Dès notre arrivée à Vienne, après avoir posé nos valises, nous nous rendons à la conférence organisée par ICAN Monde dans les locaux de l’Académie Diplomatique de Vienne, mise à notre disposition par le gouvernement autrichien.
ICAN est l’acronyme de International Campaign to Abolish Nuclear weapons ; en français, Campagne internationale pour abolir l’arme nucléaire. Elle a été lancée il y a 5 ans lors du premier comité préparatoire du cycle de Conférence 2010 du TNP. La campagne en France regroupe un collectif de 63 organisations ; elle est coordonnée par le Mouvement de la Paix.

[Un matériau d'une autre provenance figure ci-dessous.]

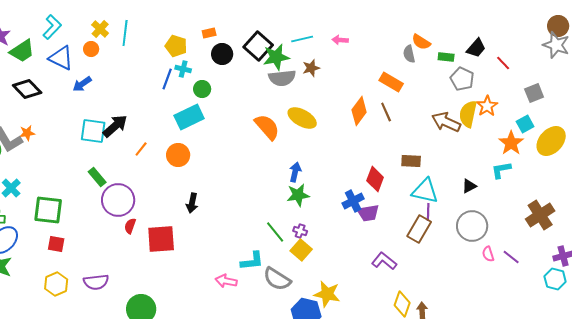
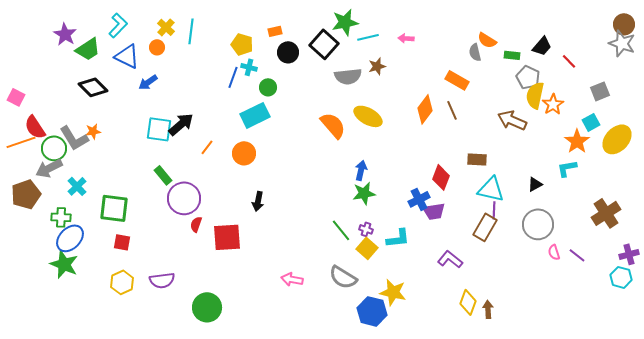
green star: (276, 57) -> (345, 22), moved
yellow semicircle: (468, 114) -> (535, 95), moved
cyan L-shape: (252, 261) -> (398, 238), moved

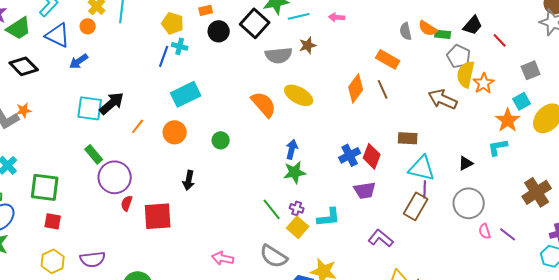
orange semicircle: (487, 40) -> (428, 28), moved
green circle: (268, 87) -> (221, 140), moved
blue cross: (419, 199) -> (350, 155), moved

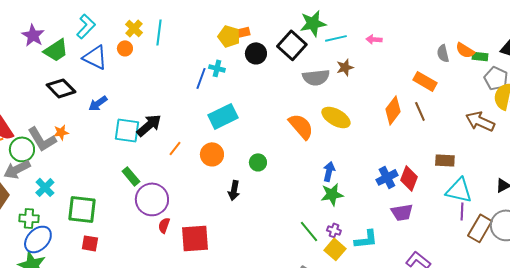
yellow pentagon: (173, 23) -> (229, 36), moved
blue arrow: (79, 61) -> (98, 103), moved
black arrow: (189, 180) -> (234, 190), moved
brown rectangle: (416, 206) -> (480, 228), moved

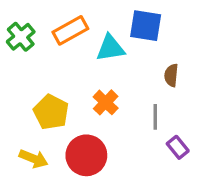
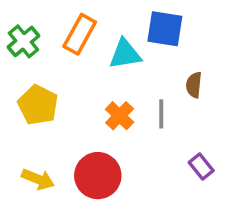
orange rectangle: (70, 30) -> (80, 34), turned -32
yellow pentagon: (51, 112) -> (38, 105), moved
gray line: (155, 117) -> (161, 114), moved

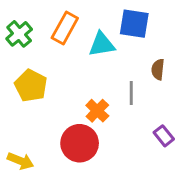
orange cross: (120, 116) -> (97, 111), moved
yellow arrow: (38, 179) -> (21, 161), moved

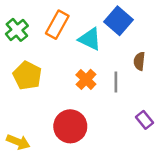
blue square: (134, 24) -> (118, 21), turned 32
cyan triangle: (102, 44) -> (90, 39), turned 35
orange cross: (97, 111) -> (86, 79), moved

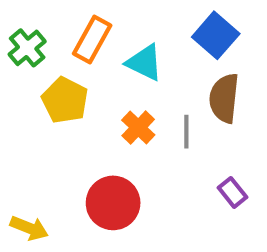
blue square: (118, 21) -> (216, 35), moved
brown semicircle: (139, 61) -> (224, 98), size x1.6
yellow pentagon: (27, 76) -> (65, 100), moved

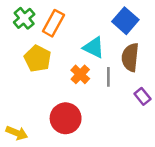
green cross: (27, 48) -> (24, 18), moved
cyan triangle: (144, 63) -> (94, 48), moved
purple rectangle: (233, 192) -> (142, 96), moved

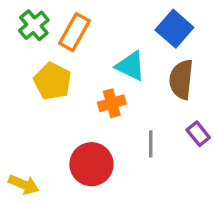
orange cross: (80, 74) -> (112, 103), turned 30
gray line: (108, 77) -> (151, 144), moved

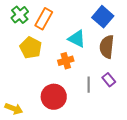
purple rectangle: (198, 134) -> (109, 80), moved

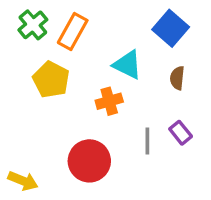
brown semicircle: (107, 47) -> (177, 78), size x0.6

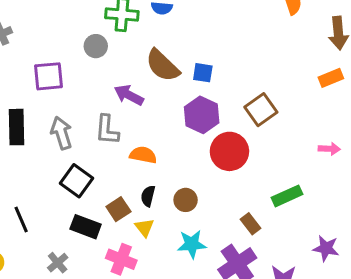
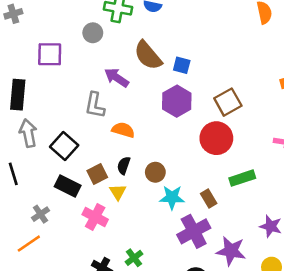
gray arrow: (61, 133) -> (28, 133), moved
red circle: (229, 151) -> (216, 138), moved
cyan star: (192, 244) -> (172, 197), moved

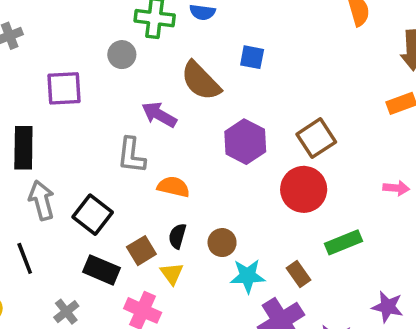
blue square: (182, 65) -> (252, 57), moved

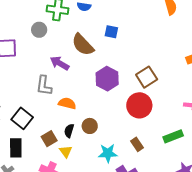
green rectangle: (343, 242) -> (173, 136), moved
brown circle: (222, 243) -> (90, 126), moved
black rectangle: (101, 270) -> (16, 148), moved, turned 66
brown rectangle: (299, 274) -> (137, 144), moved

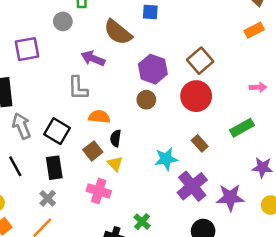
orange semicircle: (67, 103) -> (99, 117), moved
brown circle: (90, 126) -> (146, 100), moved

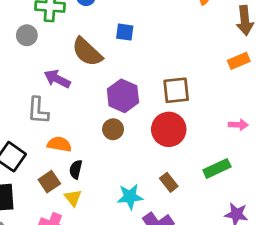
brown square: (200, 61) -> (176, 90), turned 30

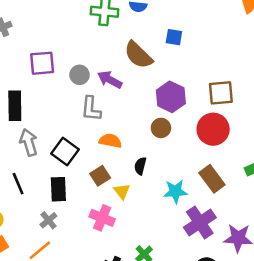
gray circle: (27, 35) -> (80, 75), moved
black semicircle: (76, 169) -> (140, 166), moved
brown rectangle: (169, 182) -> (212, 179), size x1.5

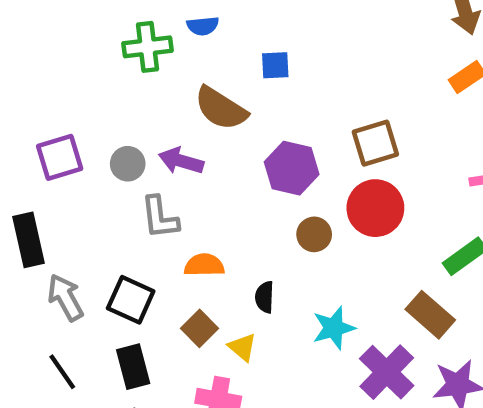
brown circle: (161, 128) -> (314, 234), moved
brown rectangle: (212, 179) -> (430, 315), moved

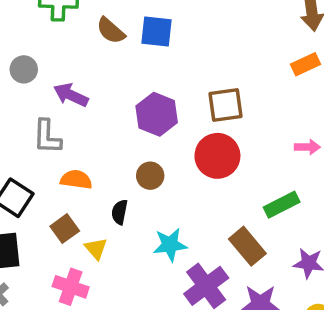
blue square: (275, 65) -> (156, 31), size x1.4
brown semicircle: (221, 108) -> (111, 31), moved, size x0.7
gray circle: (128, 164) -> (24, 69), moved
brown circle: (314, 234) -> (150, 176), moved

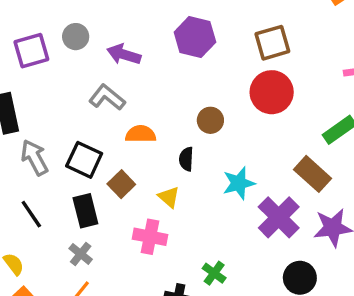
purple hexagon: (157, 114) -> (195, 37), moved
gray L-shape: (47, 137) -> (107, 97), turned 135
brown square: (65, 229) -> (121, 184), moved

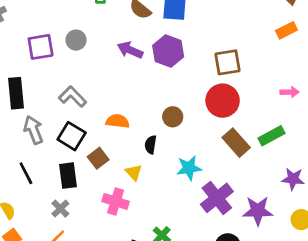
purple arrow: (124, 54) -> (130, 50), moved
gray L-shape: (107, 97) -> (73, 97), moved
brown rectangle: (312, 174) -> (236, 143), moved

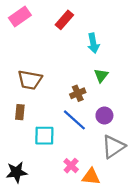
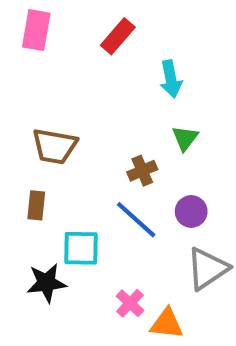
pink rectangle: (20, 16) -> (36, 30), turned -45
black star: (17, 172) -> (46, 283), moved

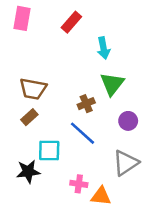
green triangle: (185, 138) -> (112, 84), size x1.5
brown rectangle: (36, 205) -> (29, 117), moved, turned 42
purple circle: (191, 211) -> (128, 121), moved
pink cross: (130, 303) -> (79, 184), turned -35

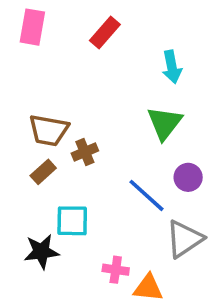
cyan arrow: (103, 48) -> (172, 67), moved
brown cross: (86, 104) -> (85, 152), moved
blue line: (82, 133) -> (146, 195), moved

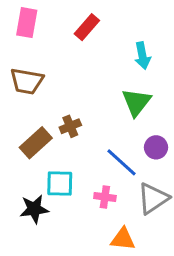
brown trapezoid: (49, 130) -> (27, 81), moved
brown rectangle: (43, 172) -> (36, 143), size x1.5
pink cross: (116, 270) -> (105, 197), moved

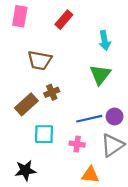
brown trapezoid: (27, 81) -> (40, 60), moved
purple circle: (156, 147) -> (115, 116), moved
blue line: (121, 162) -> (89, 119), turned -55
black star: (34, 209) -> (25, 170), moved

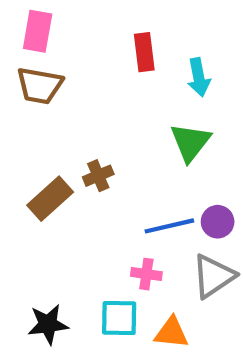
red rectangle: (64, 20) -> (144, 52), moved, turned -48
brown trapezoid: (40, 60) -> (40, 86), moved
cyan square: (44, 134) -> (119, 318), moved

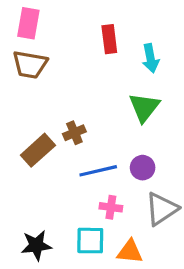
purple circle: (218, 222) -> (143, 168), moved
blue line: (169, 226) -> (98, 171), moved

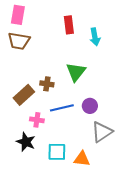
green triangle: (144, 107) -> (76, 72), moved
brown cross: (74, 133) -> (47, 84), turned 32
pink cross: (111, 207) -> (37, 120), moved
black star: (36, 245) -> (26, 142), moved, turned 30

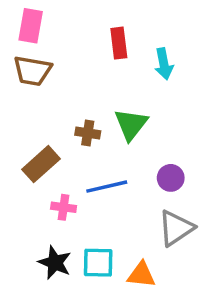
brown cross: (47, 84) -> (88, 133), moved
purple circle: (90, 106) -> (171, 178), moved
black star: (26, 142) -> (55, 263), moved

La Conférence ICAN de Vienne montre un développement important de la campagne internationale dans de nouveaux pays, associant de nombreux jeunes et marquant un renouveau du mouvement abolitionniste.

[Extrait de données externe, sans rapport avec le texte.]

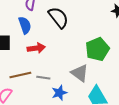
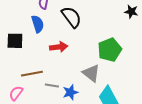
red arrow: (36, 48) -> (59, 47), moved
gray line: (43, 78) -> (52, 86), moved

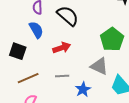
black square: (15, 41) -> (18, 51), turned 30
brown line: (32, 74) -> (28, 78), moved
gray line: (52, 86) -> (62, 76), moved

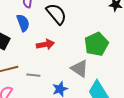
gray line: (62, 76) -> (33, 75), moved

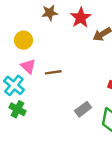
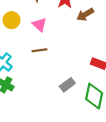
pink triangle: (28, 66) -> (39, 25), moved

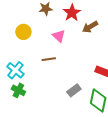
pink triangle: (39, 25) -> (59, 36), moved

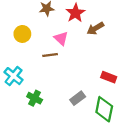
brown line: (49, 59) -> (50, 55), moved
green cross: (18, 90) -> (35, 98), moved

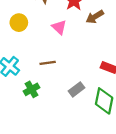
brown line: (50, 55) -> (48, 63), moved
green cross: (35, 98) -> (32, 89), turned 32

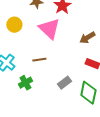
brown arrow: (95, 17) -> (87, 38), moved
pink triangle: (59, 27) -> (49, 29), size x1.6

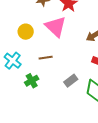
yellow circle: (14, 25) -> (26, 32), moved

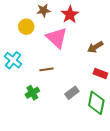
yellow circle: (26, 32) -> (26, 27), moved
cyan cross: (13, 61) -> (13, 60), moved

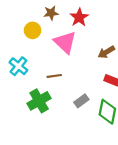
green cross: (32, 93) -> (39, 101), size x1.5

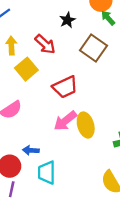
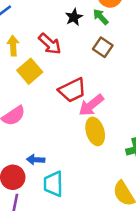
green arrow: (108, 18) -> (101, 17), moved
brown square: (94, 48) -> (103, 47), size x0.7
pink arrow: (65, 121) -> (91, 105), moved

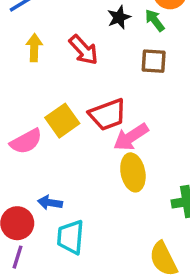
brown square: (103, 47) -> (154, 61), turned -36
yellow square: (30, 71) -> (62, 121), moved

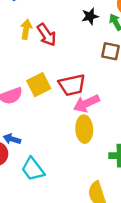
red arrow: (84, 50) -> (47, 35), moved
blue arrow: (50, 203) -> (12, 139), moved
cyan trapezoid: (71, 237) -> (33, 169), turned -50

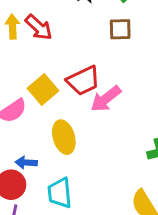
yellow ellipse: (84, 129) -> (64, 137), moved
cyan trapezoid: (33, 169) -> (60, 193), turned 45

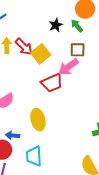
yellow square: (43, 90) -> (41, 54), moved
pink arrow: (106, 99) -> (68, 67), moved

L’ordre du jour est chargé et nous entrons directement dans le vif du sujet avec une présentation de certaines campagnes nationales (Pays-Bas, Australie, Norvège).
Ensuite, place aux ateliers, répartis en deux séances le samedi après-midi et dimanche matin :
– Impulser de nouveaux partenariats à partir des conséquences humanitaires catastrophiques des armes nucléaires,
– La campagne ICAN de désinvestissement industriel et financier
– Construire une zone libre d’armes nucléaires au Moyen-Orient
– Les leçons du succès des campagnes internationales pour l’abolition des mines antipersonnelles et à sous-munitions ; comment s’en servir pour avancer ?
La matinée de dimanche a été pour une part consacrée à la préparation des travaux du TNP par Reaching Critical Will, le programme dédié de la Ligue internationale des femmes pour la paix et la liberté. Ray Acheson a rappelé rapidement l’histoire du TNP avant de s’attarder sur le succès de 2010 et les engagements contenus dans le plan d’action adopté.
L’ambassadeur d’Autriche, Alexander Kmentt nous a ensuite accueillis sur ses terres avant de laisser la place aux comptes-rendus des ateliers. Il a rappelé l’engagement ferme de l’Autriche vis-à-vis des pays nucléaires, réaffirmant que la patience de l’Autriche aurait ses limites et que son pays n’hésiterait pas à engager un processus avec les Etats disponibles en cas de trainements de pieds manifestes des différents protagonistes.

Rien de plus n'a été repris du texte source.